The method set is a list of method signatures designating methods a type must expose in order to implement the interface. See making a type implement an interface.

The method set contains method signatures, so the interface type does not define how the behavior is implemented, but just the behavior's contract. The interfaces allow us to hide the incidental details of the implementation. The behavior implementation details are contained by user-defined types, via methods.

Interface Name Convention

If the interface type contains only one method, the name of the interface starts with name of the method and ends with the er suffix.

When multiple methods are declared within an interface type, the name of the interface should relate to its general behavior.

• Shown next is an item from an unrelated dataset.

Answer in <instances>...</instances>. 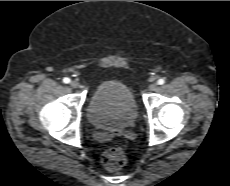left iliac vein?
I'll list each match as a JSON object with an SVG mask.
<instances>
[{"label": "left iliac vein", "mask_w": 230, "mask_h": 186, "mask_svg": "<svg viewBox=\"0 0 230 186\" xmlns=\"http://www.w3.org/2000/svg\"><path fill=\"white\" fill-rule=\"evenodd\" d=\"M158 88V84L157 83H151L150 85H149V90L150 91H155L156 89Z\"/></svg>", "instance_id": "obj_1"}]
</instances>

User-Defined Type Method Set

The method set of a user-defined type consists of all methods declared with a receiver of that type T.

The method set of the corresponding pointer type *T is the set of all methods declared with receiver *T or T. The method set of the corresponding pointer type always includes by default the methods declared with the value receiver of the type.

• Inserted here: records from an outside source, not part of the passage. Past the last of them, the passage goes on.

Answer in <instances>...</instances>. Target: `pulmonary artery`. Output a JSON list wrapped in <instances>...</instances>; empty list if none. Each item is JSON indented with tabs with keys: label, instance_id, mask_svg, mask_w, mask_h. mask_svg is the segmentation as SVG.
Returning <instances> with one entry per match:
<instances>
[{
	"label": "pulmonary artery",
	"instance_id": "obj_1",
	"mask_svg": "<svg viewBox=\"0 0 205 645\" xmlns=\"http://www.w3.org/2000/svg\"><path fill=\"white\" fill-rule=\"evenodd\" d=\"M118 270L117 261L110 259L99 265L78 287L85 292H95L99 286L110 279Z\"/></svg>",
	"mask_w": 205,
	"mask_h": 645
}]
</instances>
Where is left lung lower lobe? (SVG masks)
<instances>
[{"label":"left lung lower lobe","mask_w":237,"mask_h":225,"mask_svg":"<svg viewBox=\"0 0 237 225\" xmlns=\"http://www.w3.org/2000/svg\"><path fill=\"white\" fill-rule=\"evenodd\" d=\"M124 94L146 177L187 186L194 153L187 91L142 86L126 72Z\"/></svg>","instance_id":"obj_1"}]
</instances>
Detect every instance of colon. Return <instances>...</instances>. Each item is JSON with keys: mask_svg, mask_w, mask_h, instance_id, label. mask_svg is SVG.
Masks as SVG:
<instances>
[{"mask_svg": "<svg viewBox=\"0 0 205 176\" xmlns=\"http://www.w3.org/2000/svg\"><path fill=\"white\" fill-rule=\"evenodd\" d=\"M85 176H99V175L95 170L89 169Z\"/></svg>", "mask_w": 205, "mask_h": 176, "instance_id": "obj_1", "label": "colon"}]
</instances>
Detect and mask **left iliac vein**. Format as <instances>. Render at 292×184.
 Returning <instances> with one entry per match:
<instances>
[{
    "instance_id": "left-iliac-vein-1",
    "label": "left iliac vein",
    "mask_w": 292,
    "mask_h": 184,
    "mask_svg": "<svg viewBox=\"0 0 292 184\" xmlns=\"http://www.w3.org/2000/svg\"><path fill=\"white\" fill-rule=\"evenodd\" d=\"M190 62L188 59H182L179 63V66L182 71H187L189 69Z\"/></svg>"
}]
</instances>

Making a Type Implement an Interface

A type (struct, anything else?) can be made to implement an interface by making the type to expose all methods from the interface's method set. "Exposing" a method means that a method with the same name and signature is declared to use the type in question as value or pointer receiver.

This is called duck typing. There is no "implements" or "extends" keyword in Go.

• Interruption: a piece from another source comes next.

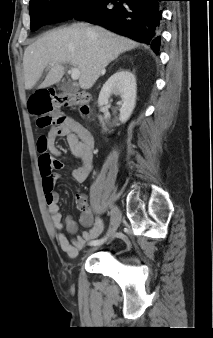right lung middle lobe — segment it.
<instances>
[{"instance_id": "dd1d6c3e", "label": "right lung middle lobe", "mask_w": 213, "mask_h": 338, "mask_svg": "<svg viewBox=\"0 0 213 338\" xmlns=\"http://www.w3.org/2000/svg\"><path fill=\"white\" fill-rule=\"evenodd\" d=\"M96 0H30L31 30L72 19Z\"/></svg>"}]
</instances>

The example that follows shows how a type B implements interface A:

//
// The interface A declares a method set containing a single method m()
//
type A interface {
    m()
}

//
// At this point, the struct B is not yet linked to the interface A in any 
// way (it does not implement interface A)
//
type B struct {
    i int
}

//
// We make B implement interface A by declaring B as a value receiver for 
// m(). Pointer receiver also works. Since A only contains m(), B implements 
// A by the virtue of duck typing
//
func (b B) m() {
    // simply reports the value of i
    fmt.Println(b.i)
}

...

//
// B now implements A, so A methods can be invoked on B
//
b := B{1}
b.m()

...

Interface instances can be used as arguments to functions. See passing interfaces to functions.

Passing Interfaces to Functions

Interfaces can be used as arguments to functions. Passing an interface instance insures that the function body can rely on the fact the interface methods are available on the passed instance.

With the example above, we declare a function f() that expects an interface A and we pass a B instance when invoking the function:

...

func f(a A) {
    a.m()
}

...
b := B{1}
f(b)
...

Note that the B instance can be passed by value (as in the example above) or by reference (as in the example below). Both cases work:

...
b := B{1}
f(&b)
...

or (same thing)

...
bPtr := new(B)
f(bPtr)
...

TODO further discussion on the merits of passing the interface by value and by reference.

Interfaces as Fields

Interfaces can be used as fields.

Implementation Details

An interface variable is a two-word data structure.

The first word contains a pointer to an internal table called iTable, which contains type information about the stored value: the type of the value that has been stored (the concrete type) and a list of methods associated with the value.

The second word is a reference to the stored value.

The combination of type information and pointer binds the relationship between the two values.

More details "Go in Action" page 125.